Leônidas de Oliveira é secretário de Estado de Cultura de Minas Gerais

“A gente vive é para se descompletá. O mais que há é tentativa.” A frase, dita por Riobaldo no “Grande Sertão: Veredas”, ecoa com ainda mais força no século XXI. Viver, como escrever, é tentativa, e Rosa, o Guimarães, vive ainda entre nós como um dos grandes tentadores do idioma e da alma brasileira.

Em 2025, de 6 a 13 de julho, a 37ª Semana Rosiana será realizada em Cordisburgo, sua terra natal. Não se trata apenas de uma homenagem, mas de um gesto vivo de permanência. Rosa não está no passado: ele é um escritor para os dias futuros. Sob o tema “Personagens e suas lembranças, bichos e suas estórias em Guimarães Rosa”, o evento deste ano mergulha na vastidão simbólica de sua obra, recuperando as figuras humanas e animais que, mais do que personagens, são formas da linguagem e da experiência. Ao lado de Diadorim e Riobaldo, Miguilim e Nhinhinha, caminham os animais: o burrico ligeiro, o cavalo de guerra, a ave que assobia a sina. 
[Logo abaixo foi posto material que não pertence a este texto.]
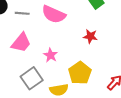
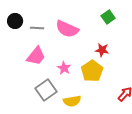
yellow pentagon: (80, 73) -> (92, 71), moved

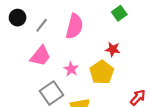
gray line: (37, 28) -> (42, 25), turned -56
pink semicircle: (67, 29) -> (74, 26), turned -100

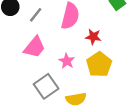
red star: (113, 49) -> (93, 37), moved

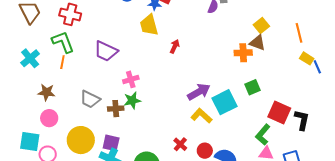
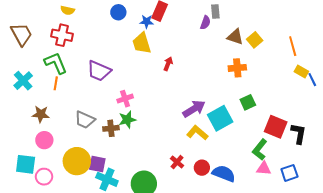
brown triangle: (258, 43) -> (235, 37), moved
purple square: (111, 143) -> (97, 164), moved

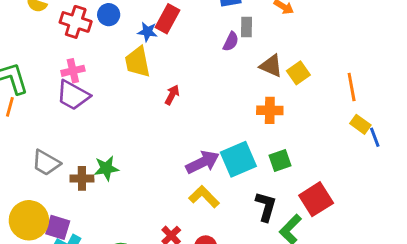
red cross: (62, 35) -> (76, 22), moved
pink cross: (125, 99) -> (73, 71), moved
cyan square: (220, 118) -> (238, 159), moved
red square: (276, 127) -> (316, 199), turned 30
black L-shape: (299, 134) -> (266, 207), moved

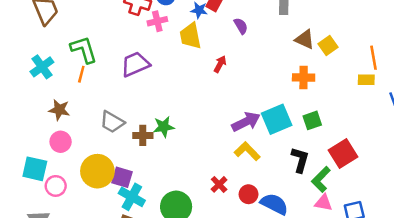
purple semicircle: (231, 41) -> (241, 26), moved, turned -56
pink cross: (73, 71) -> (157, 21), moved
purple trapezoid: (73, 95) -> (135, 64), turned 128
yellow rectangle: (360, 124) -> (366, 80), moved, turned -35

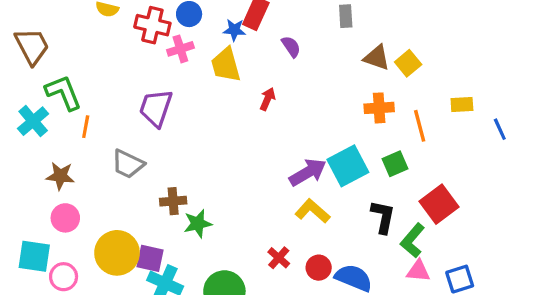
green L-shape: (84, 50) -> (63, 93), moved
orange line: (374, 58) -> (420, 126), moved
purple trapezoid: (135, 64) -> (156, 108), turned -44
gray trapezoid: (112, 122) -> (128, 164), moved
green star: (164, 127) -> (198, 224), moved

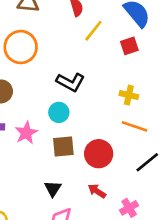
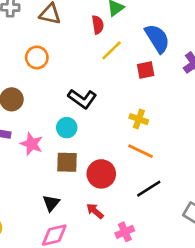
orange circle: (21, 47) -> (37, 57), size x0.7
pink star: (26, 133) -> (32, 144), turned -30

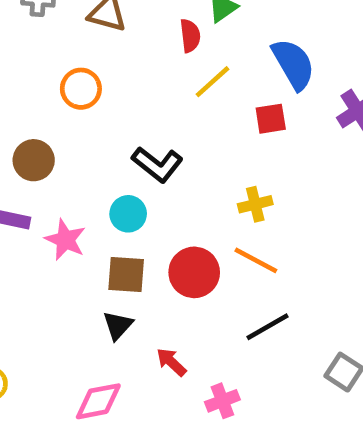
yellow cross: (139, 119) -> (255, 204), turned -36
red circle: (101, 174) -> (194, 272), moved
black triangle: (51, 203) -> (118, 325), moved

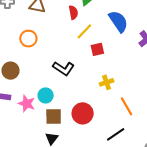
red square: (271, 119) -> (97, 49), moved
cyan circle: (128, 214) -> (46, 95), moved
orange line: (256, 260) -> (127, 106), moved, turned 36

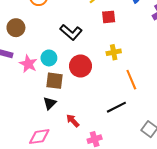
red circle: (83, 113) -> (80, 66), moved

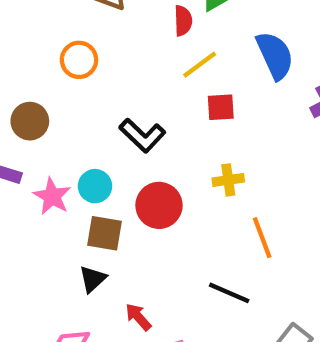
black line: (116, 107) -> (229, 293), turned 48

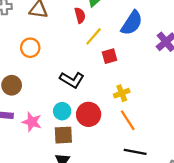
blue semicircle: (275, 55) -> (132, 23), turned 70
cyan circle: (95, 186) -> (62, 111), moved
orange line: (262, 238) -> (128, 120), moved

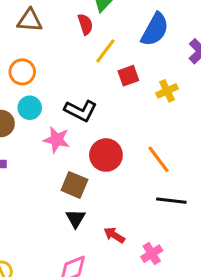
yellow cross: (122, 93) -> (167, 91), moved
cyan circle: (62, 111) -> (30, 108), moved
pink star: (32, 122) -> (57, 140), moved
brown square: (63, 135) -> (74, 185), turned 30

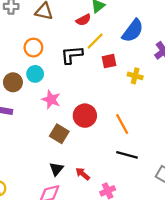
red semicircle: (85, 24) -> (83, 20), turned 72
yellow cross: (167, 91) -> (135, 76), turned 32
black L-shape: (81, 111) -> (72, 55), moved, turned 140
black triangle: (75, 219) -> (56, 169), moved

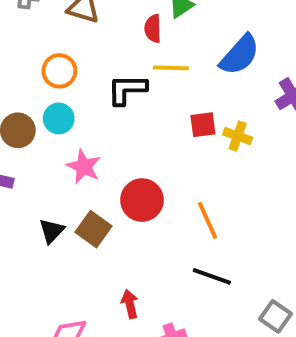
red semicircle: (83, 20) -> (153, 28), turned 112
yellow line: (95, 41) -> (171, 68), turned 42
red square: (109, 61) -> (203, 125), moved
black triangle: (56, 169) -> (52, 231), moved
red arrow: (83, 174) -> (130, 304), turned 32

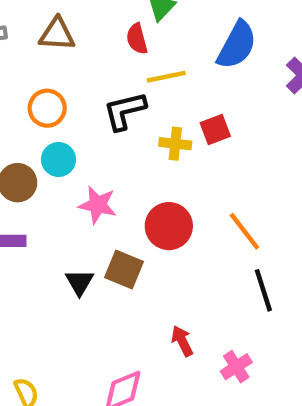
yellow cross: (238, 136) -> (175, 144), moved
black line: (212, 276) -> (263, 290), turned 66

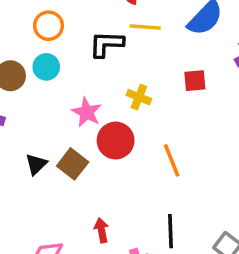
red square: (215, 129) -> (195, 81), moved
yellow cross: (175, 144) -> (139, 97), moved
pink star: (98, 205) -> (87, 112), moved
black line: (263, 290) -> (170, 231), moved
Rosa inscreve os bichos não como ornamento, mas como sujeitos de percepção. “Bicho também é gente, só que é bicho”, diria Miguilim, e esse olhar, ternamente invertido, antecipa uma ética que hoje chamaríamos de pós-antropocêntrica. A 37ª Semana Rosiana, com saraus, shows, curtas, palestras e cavalgadas, reintegra o texto à vida e a vida ao texto. 

Origens de Guimarães Rosa

A casa onde nasceu Rosa – hoje museu e território poético – não é um relicário, mas uma fonte ativa de sentido. Ali, em Cordisburgo, nas cercanias do Morro da Garça, a infância se mistura com o mito, e a prosa rosiana se reencontra com os ritmos do sertão real, onde a fala popular e a invenção verbal se confundem. 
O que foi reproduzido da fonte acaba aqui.